Collected data:
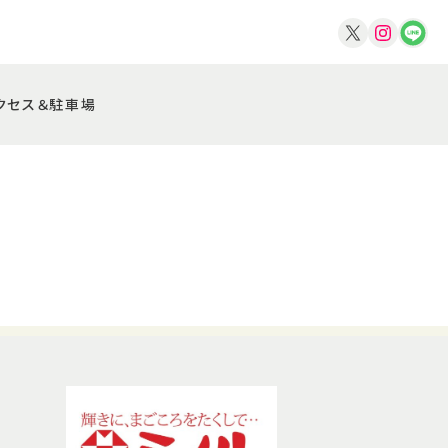
クセス＆駐車場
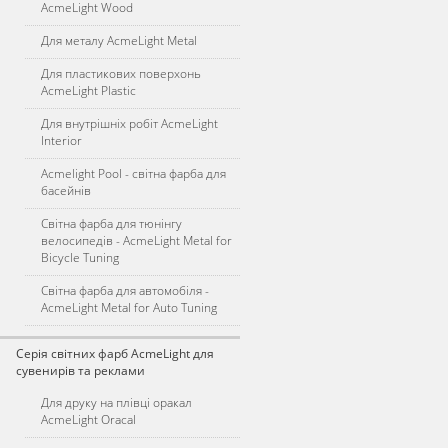
AcmeLight Wood
Для металу AcmeLight Metal
Для пластикових поверхонь
AcmeLight Plastic
Для внутрішніх робіт AcmeLight
Interior
Acmelight Pool - світна фарба для
басейнів
Світна фарба для тюнінгу
велосипедів - AcmeLight Metal for
Bicycle Tuning
Світна фарба для автомобіля -
AcmeLight Metal for Auto Tuning
Серія світних фарб AcmeLight для
сувенирів та реклами
Для друку на плівці оракал
AcmeLight Oracal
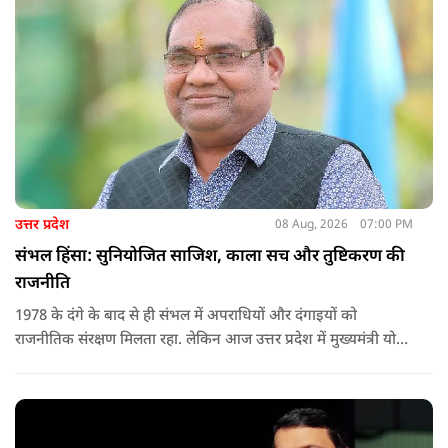
उत्तर प्रदेश
08 Aug, 2026
07:00 PM
संभल हिंसा: सुनियोजित साजिश, काला सच और तुष्टिकरण की
राजनीति
1978 के दंगे के बाद से ही संभल में अपराधियों और दंगाइयों को
राजनीतिक संरक्षण मिलता रहा. लेकिन आज उत्तर प्रदेश में मुख्यमंत्री योगी
आदित्यनाथ के नेतृत्व में कानून का राज स्थापित है. 24 नवंबर 2024 की
घटना में सरकार ने यह संदेश स्पष्ट कर दिया कि चाहे कोई कितना भी बड़ा
नेता या सांसद क्यों न हो, यदि वह राज्य की शांति और सुरक्षा से खिलवाड़
करेगा, तो उसे बख्शा नहीं जाएगा.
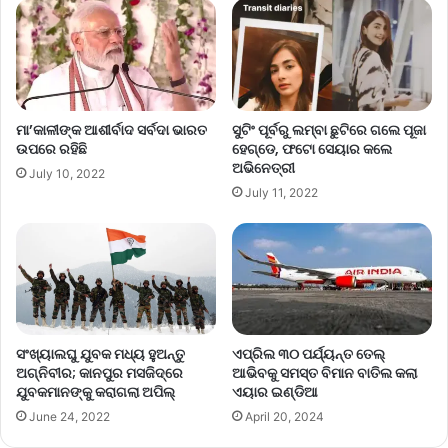
ମା’କାଳୀଙ୍କ ଆଶୀର୍ବାଦ ସର୍ବଦା ଭାରତ
ସୁଟିଂ ପୂର୍ବରୁ ଲମ୍ବା ଛୁଟିରେ ଗଲେ ପୂଜା
ଉପରେ ରହିଛି
ହେଗ୍‌ଡେ, ଫଟୋ ସେୟାର କଲେ
ଅଭିନେତ୍ରୀ
July 10, 2022
July 11, 2022
ଏପ୍ରିଲ ୩୦ ପର୍ଯ୍ୟନ୍ତ ତେଲ୍
ସଂଖ୍ୟାଲଘୁ ଯୁବକ ମଧ୍ୟ ହୁଅନ୍ତୁ
ଆଭିବକୁ ସମସ୍ତ ବିମାନ ବାତିଲ କଲା
ଅଗ୍ନିବୀର; କାନପୁର ମସଜିଦ୍‌ରେ
ଏୟାର ଇଣ୍ଡିଆ
ଯୁବକମାନଙ୍କୁ କରାଗଲା ଅପିଲ୍‌
April 20, 2024
June 24, 2022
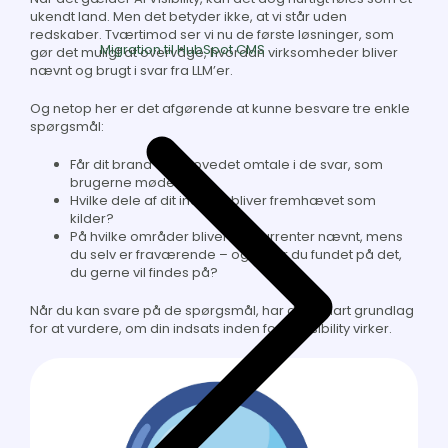
ukendt land. Men det betyder ikke, at vi står uden
redskaber. Tværtimod ser vi nu de første løsninger, som
Migration til HubSpot CMS
gør det muligt at overvåge, hvordan virksomheder bliver
nævnt og brugt i svar fra LLM’er.
Og netop her er det afgørende at kunne besvare tre enkle
spørgsmål:
Får dit brand overhovedet omtale i de svar, som
brugerne møder?
Hvilke dele af dit indhold bliver fremhævet som
kilder?
På hvilke områder bliver konkurrenter nævnt, mens
du selv er fraværende – og bliver du fundet på det,
du gerne vil findes på?
Når du kan svare på de spørgsmål, har du et klart grundlag
for at vurdere, om din indsats inden for AI Visibility virker.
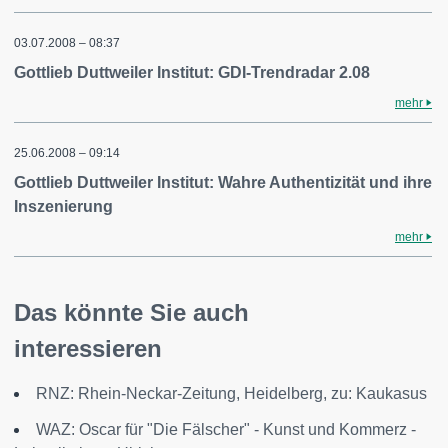
03.07.2008 – 08:37
Gottlieb Duttweiler Institut: GDI-Trendradar 2.08
mehr
25.06.2008 – 09:14
Gottlieb Duttweiler Institut: Wahre Authentizität und ihre
Inszenierung
mehr
Das könnte Sie auch
interessieren
RNZ: Rhein-Neckar-Zeitung, Heidelberg, zu: Kaukasus
WAZ: Oscar für "Die Fälscher" - Kunst und Kommerz -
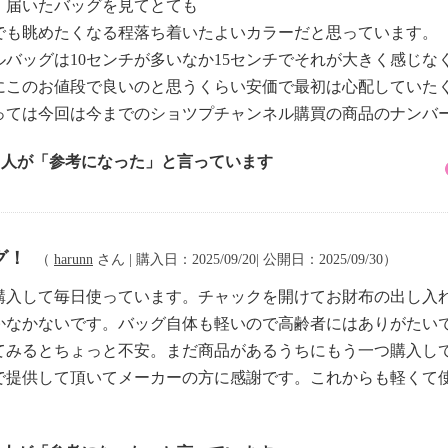
、届いたバッグを見てとても
でも眺めたくなる程落ち着いたよいカラーだと思っています。
バッグは10センチが多いなか15センチでそれが大きく感じな
にこのお値段で良いのと思うくらい安価で最初は心配していた
っては今回は今までのショツプチャンネル購買の商品のナンバ
5 人が「参考になった」と言っています
グ！
（
harunn
さん | 購入日：2025/09/20| 公開日：2025/09/30）
購入して毎日使っています。チャックを開けてお財布の出し入
かなかないです。バッグ自体も軽いので高齢者にはありがたい
てみるとちょっと不安。まだ商品があるうちにもう一つ購入し
で提供して頂いてメーカーの方に感謝です。これからも軽くて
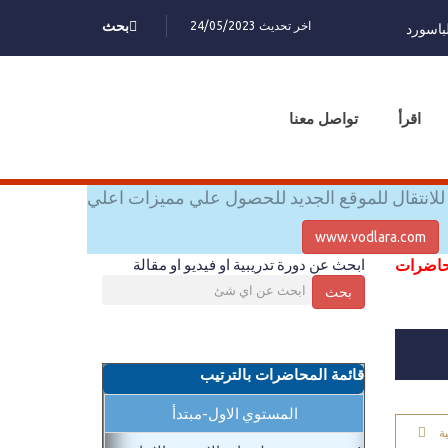
اخر تحديث 24/05/2023
بحث
باسورد
اقرأ
تواصل معنا
للانتقال للموقع الجديد للحصول علي مميزات اعلي
www.vodlara.com
محاضرات
ابحث عن دورة تدريبية او فيديو او مقالة
بحث
قائمة المحاضرات بالترتيب
المستوي الاول-مبتدأ
ة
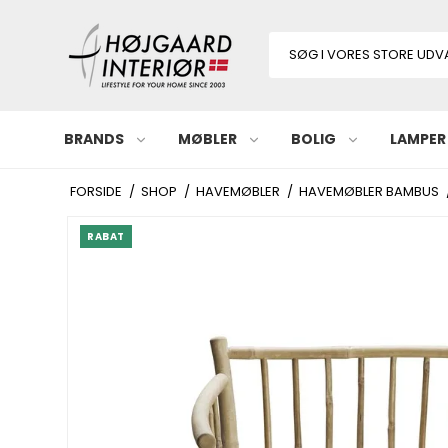
BRANDS
MØBLER
BOLIG
LAMPER
FORSIDE
/
SHOP
/
HAVEMØBLER
/
HAVEMØBLER BAMBUS
RABAT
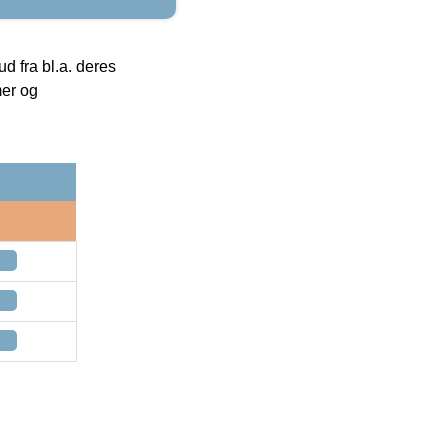
 fra bl.a. deres
mer og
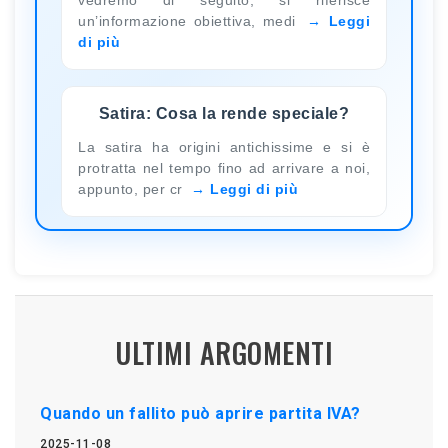
un’informazione obiettiva, medi
Leggi
di più
Satira: Cosa la rende speciale?
La satira ha origini antichissime e si è
protratta nel tempo fino ad arrivare a noi,
appunto, per cr
Leggi di più
ULTIMI ARGOMENTI
Quando un fallito può aprire partita IVA?
2025-11-08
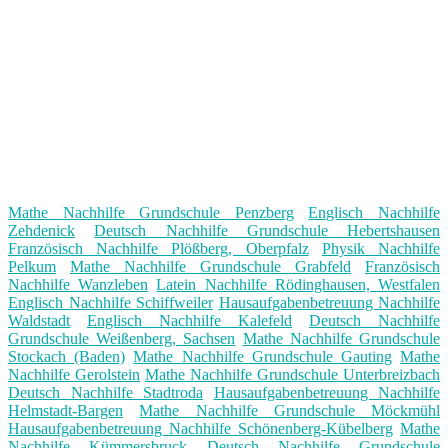
Mathe Nachhilfe Grundschule Penzberg
Englisch Nachhilfe
Zehdenick
Deutsch Nachhilfe Grundschule Hebertshausen
Französisch Nachhilfe Plößberg, Oberpfalz
Physik Nachhilfe
Pelkum
Mathe Nachhilfe Grundschule Grabfeld
Französisch
Nachhilfe Wanzleben
Latein Nachhilfe Rödinghausen, Westfalen
Englisch Nachhilfe Schiffweiler
Hausaufgabenbetreuung Nachhilfe
Waldstadt
Englisch Nachhilfe Kalefeld
Deutsch Nachhilfe
Grundschule Weißenberg, Sachsen
Mathe Nachhilfe Grundschule
Stockach (Baden)
Mathe Nachhilfe Grundschule Gauting
Mathe
Nachhilfe Gerolstein
Mathe Nachhilfe Grundschule Unterbreizbach
Deutsch Nachhilfe Stadtroda
Hausaufgabenbetreuung Nachhilfe
Helmstadt-Bargen
Mathe Nachhilfe Grundschule Möckmühl
Hausaufgabenbetreuung Nachhilfe Schönenberg-Kübelberg
Mathe
Nachhilfe Kümmersbruck
Deutsch Nachhilfe Grundschule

» Work task: Check each line above for the string "Mathe", then copy the ones that have it.

» Answer space:
Mathe Nachhilfe Grundschule Penzberg
Mathe Nachhilfe Grundschule Grabfeld
Mathe Nachhilfe Grundschule
Mathe Nachhilfe Grundschule Gauting
Mathe
Mathe Nachhilfe Grundschule Unterbreizbach
Mathe Nachhilfe Grundschule Möckmühl
Mathe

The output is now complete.